I figured Harry was living alone, life didn’t have the meaning it once did, so he takes risks others wouldn’t. Whether he gets to keep his job or not, lives or dies, doesn’t matter. So what if the guy took the chance, grabbed for the shotgun, and killed him? Problem solved. What if there were still a bullet in the chamber and he killed the guy? In 2020 we have BLM but back then not so much. It could be an ongoing game where he finds out whether he lives or dies.
Is this where someone in law enforcement comes in and says “Training drilled it into us from day one to count your shots because how else will you know when you need to reload?”
Harry knew he still had a round in his gun (hell, he time to reload while he walked over), but he gave the “Do you feel lucky” speech to Scorpio because he wanted him to go for his gun. At that point, Scorpio was unarmed with a bullet in his shoulder. Even Harry would have had a tough time shooting him if he tried to surrender instead. So Harry goaded Scorpio into going for his gun so he could kill him.

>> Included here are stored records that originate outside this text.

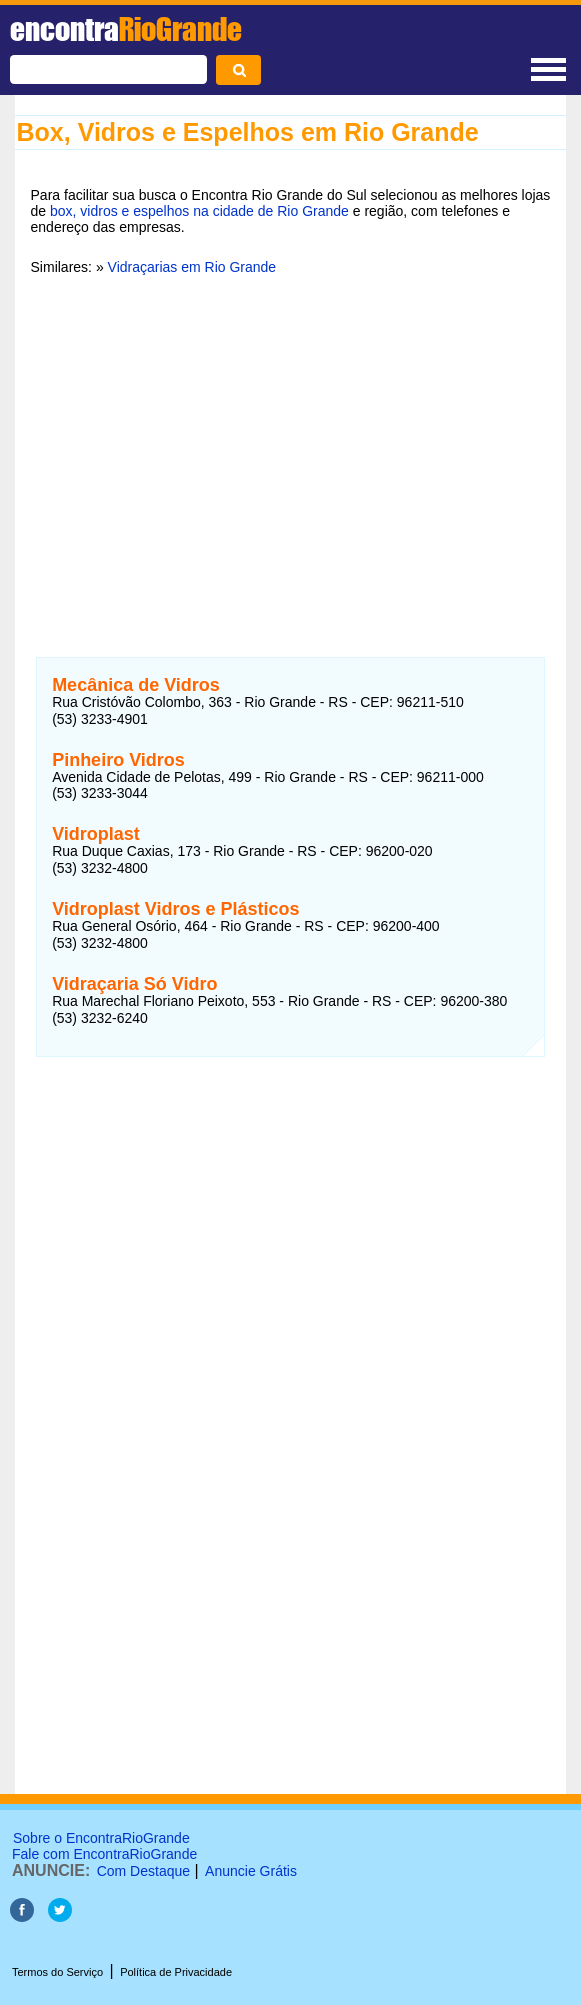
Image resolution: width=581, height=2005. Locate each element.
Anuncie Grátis (251, 1871)
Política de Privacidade (176, 1972)
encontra (126, 29)
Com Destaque (143, 1871)
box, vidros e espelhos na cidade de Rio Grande (199, 211)
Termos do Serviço (57, 1972)
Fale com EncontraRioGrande (104, 1854)
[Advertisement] (291, 445)
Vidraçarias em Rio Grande (192, 267)
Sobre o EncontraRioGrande (101, 1838)
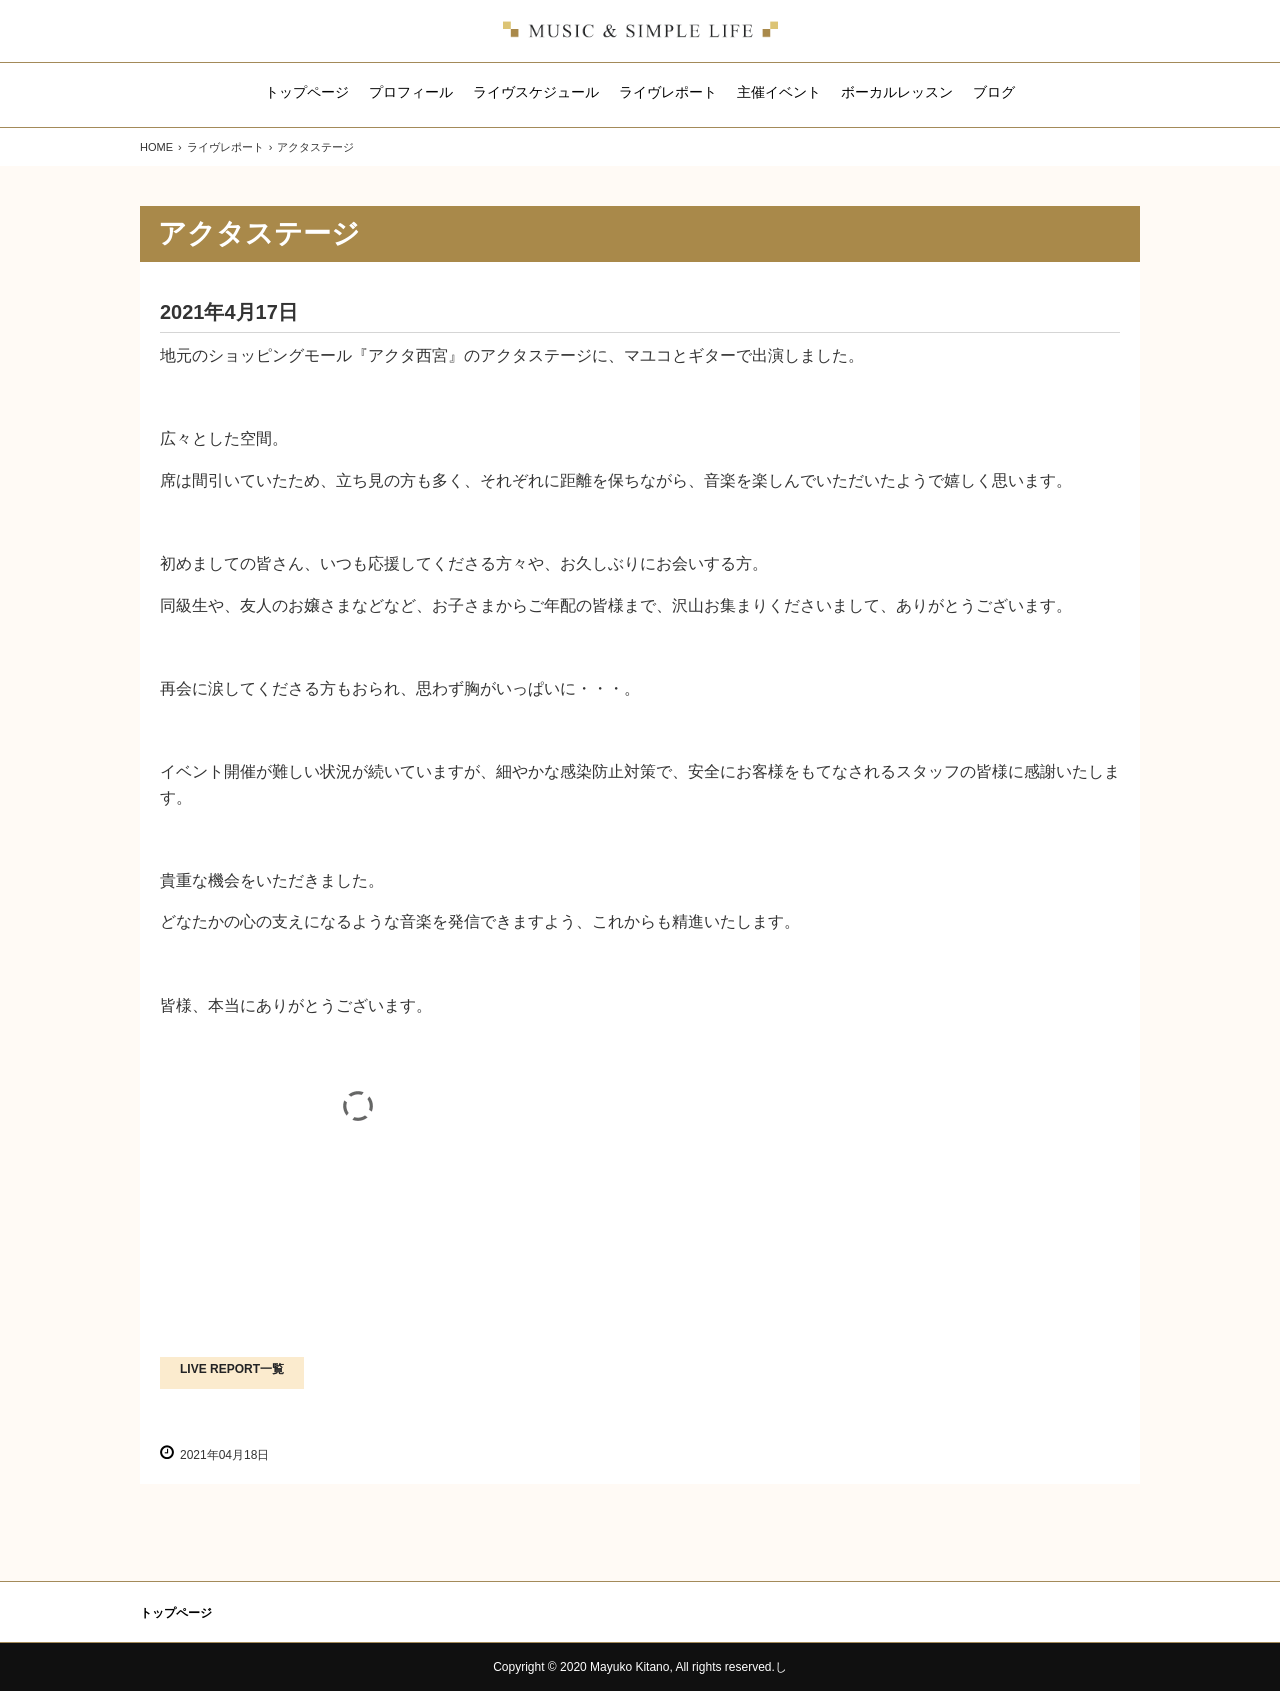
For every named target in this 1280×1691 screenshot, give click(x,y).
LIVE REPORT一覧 (232, 1369)
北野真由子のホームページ (640, 31)
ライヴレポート (668, 92)
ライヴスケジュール (536, 92)
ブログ (994, 92)
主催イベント (779, 92)
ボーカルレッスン (897, 92)
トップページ (307, 92)
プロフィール (411, 92)
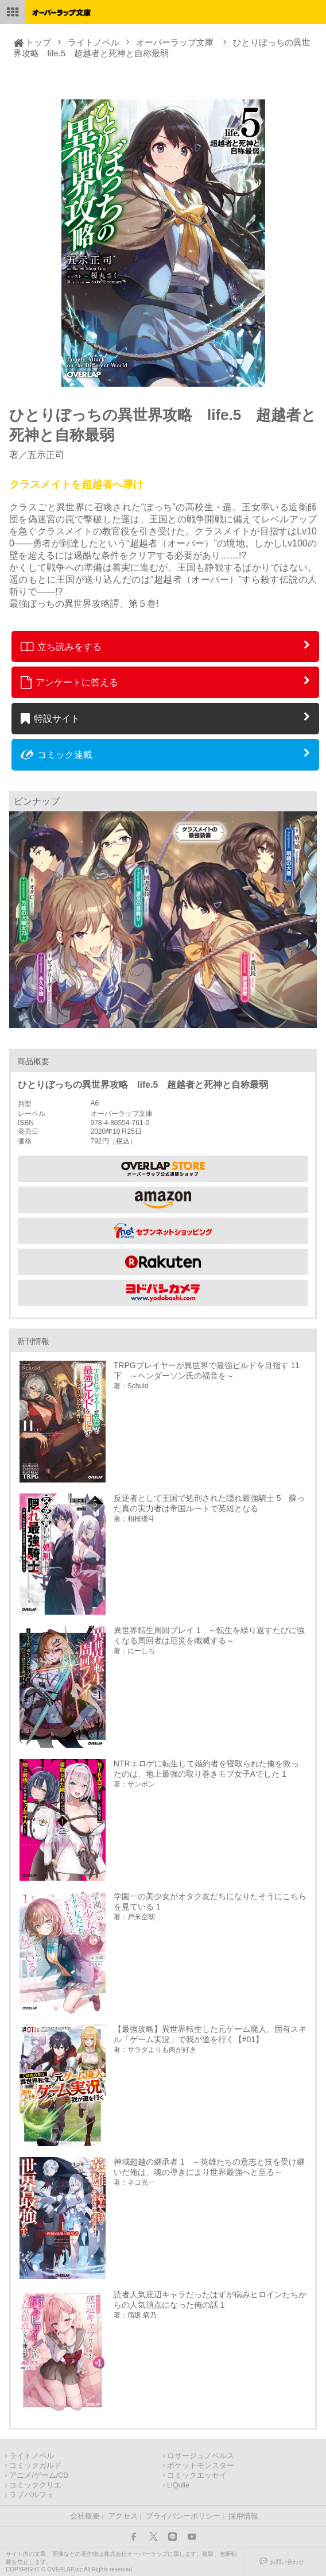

Maybe Harry did reload. Listen to the sound effect at 1:30 just before you see the gun. What else could it be other than the hammer being pulled back? (Serious question, not a rhetorical question.) Did Harry advance the cylinder to the next chamber? Was the next chamber the now the spent first chamber? Obviously not. Did he fire four shots instead of five? I didn’t bother to count them. Maybe Harry just spun the cylinder around back to the empty fifth chamber (off camera) so that he could pull the hammer back before firing on the sixth cylinder. He would do this because the amount of effort to pull the trigger is less and the accuracy of the shot is better in single action than it is in double action.
On the one hand, I hate how he dismisses anyone that doesn’t follow his personal cop philosophy. Like the cop that didn’t like the fact he killed someone, and Harry sneers at him as being weak.
On the other hand, i love how he handled the plane hijacking.
Eastwood pulls the trigger, gun goes “click”, bad guy shits himself then realizes he’s been had. Harry laughs. Audiences in theaters laughed with him. Can’t remember where I read it but someone felt that the moment when Harry laughs is the moment at which actor Clint Eastwood a superstar.